Storing CO2 deep below Earth’s surface, a process known as geosequestration, is part of a suite of new carbon capture and storage (CCS) technologies being developed to reduce the amount of greenhouse gas emissions entering Earth’s atmosphere.
The technologies are designed to capture and compress CO2 emissions at their source — typically power plants and other industrial facilities — and transport the CO2 to locations where it can be injected far below Earth’s surface for long-term storage.
’The fear of drinking-water contamination from CO2 leaks is one of several sticking points about CCS and has contributed to local opposition to it,’ said Prof Robert Jackson, who directs Duke University’s Center on Global Change. ’We examined the idea that if CO2 leaked out slowly from deep formations, where might it negatively impact freshwater aquifers near the surface, and why.
’Geologic criteria that we identified in the study can help identify locations around the country that should be monitored or avoided,’ he added. ’By no means would all sites be susceptible to problems of water quality.’
Jackson and his postdoctoral fellow Mark Little collected core samples from four freshwater aquifers around the US that overlie potential CCS sites and incubated the samples in their lab at Duke University for a year, with CO2 bubbling through them.
After a year’s exposure to the CO2, analysis of the samples showed that were a number of potential sites where CO2 leaks drive contaminants up tenfold or more, in some cases to levels above the maximum contaminant loads set by the EPA for potable water.
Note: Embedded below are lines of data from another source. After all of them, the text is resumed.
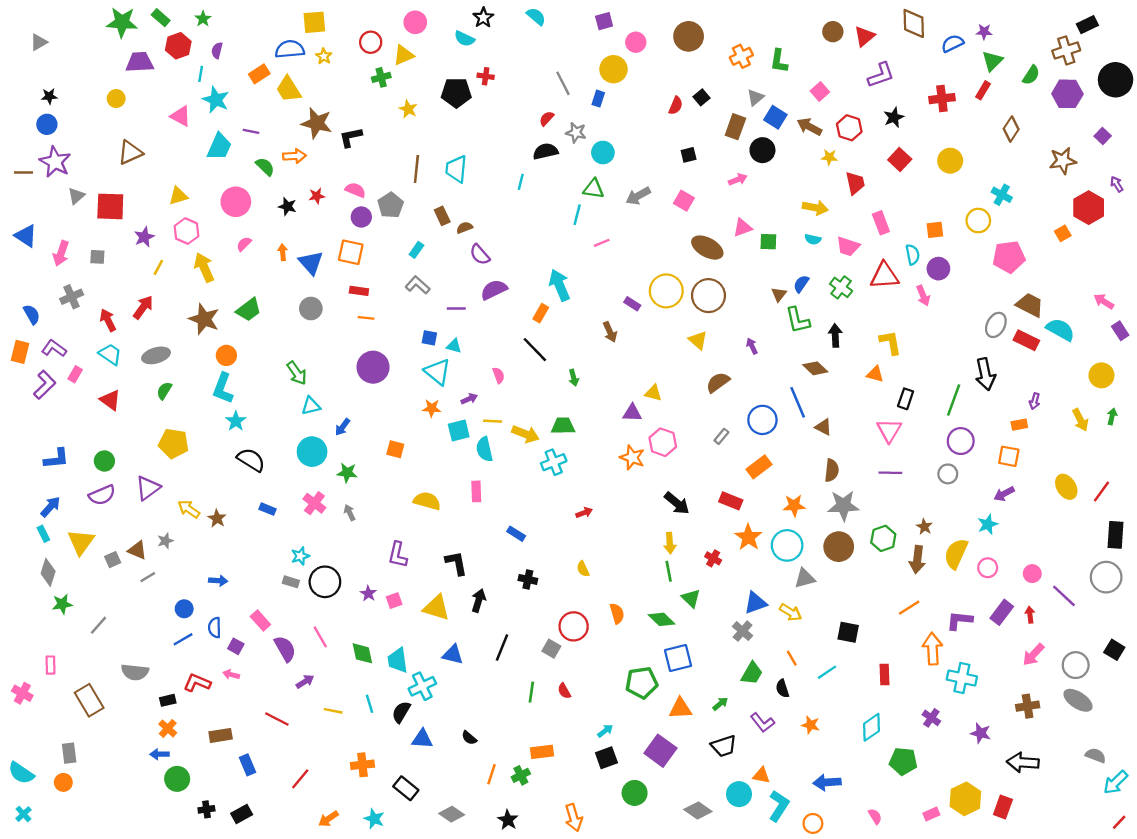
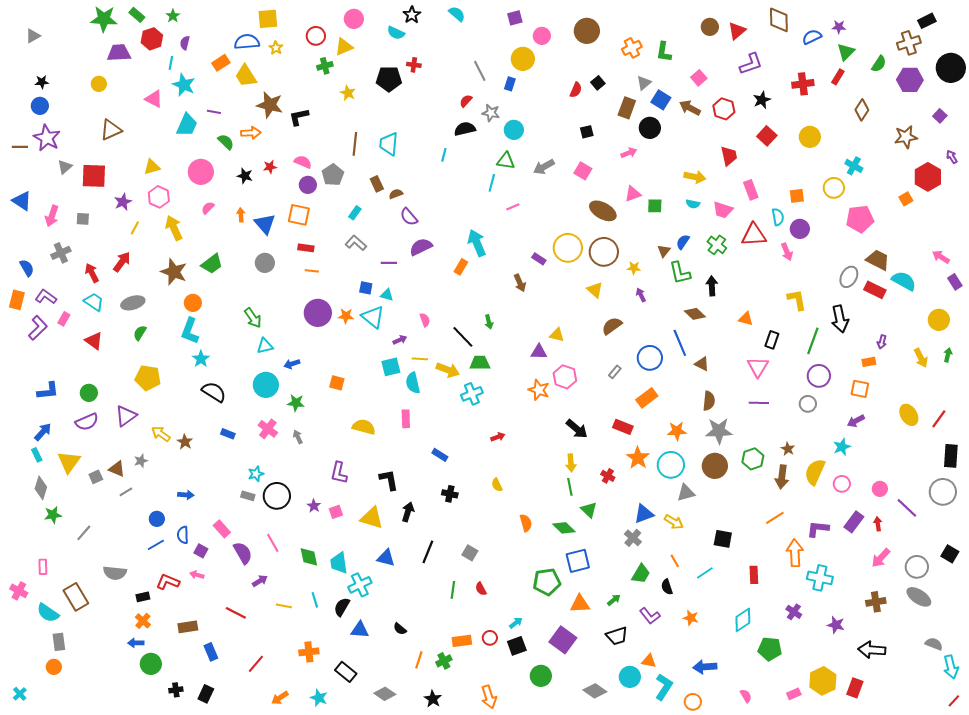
yellow star: (829, 157) -> (634, 268), moved
yellow L-shape: (890, 343) -> (797, 300), moved
black line: (535, 350) -> (463, 337), moved
orange star: (432, 408) -> (346, 316), moved
blue arrow: (343, 427) -> (292, 364), turned 35
red circle: (574, 626) -> (490, 638), moved, size x0.6
cyan semicircle: (21, 773) -> (48, 613), moved
cyan arrow: (1116, 782) -> (951, 667), turned -60
black rectangle: (242, 814) -> (206, 694), turned -36

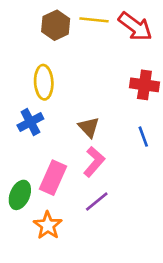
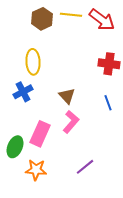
purple line: (97, 202) -> (85, 167), moved
orange star: (48, 225) -> (36, 170), turned -30

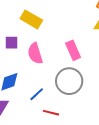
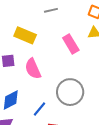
pink rectangle: (73, 50) -> (71, 44), moved

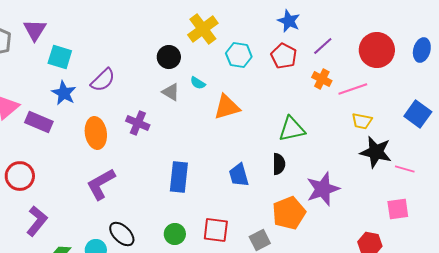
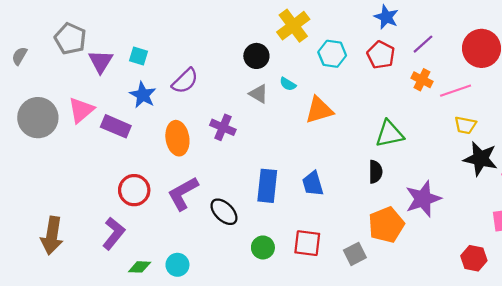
purple triangle: (35, 30) -> (101, 61), moved
cyan square: (60, 57) -> (138, 56), size x0.7
blue trapezoid: (239, 175) -> (313, 184), moved
red circle: (20, 176) -> (134, 190), moved
black ellipse: (122, 234) -> (224, 212), moved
Three key factors — solid-phase metal mobility, carbonate buffering capacity and electron exchanges in the overlying freshwater aquifer — were found to influence the risk of drinking-water contamination from underground carbon leaks.
The study also identified four markers that scientists can use to test for early warnings of potential CO2 leaks. ’Along with changes in carbonate concentration and acidity of the water, concentrations of manganese, iron and calcium could all be used as geochemical markers of a leak, as their concentrations increase within two weeks of exposure to CO2,’ Jackson said.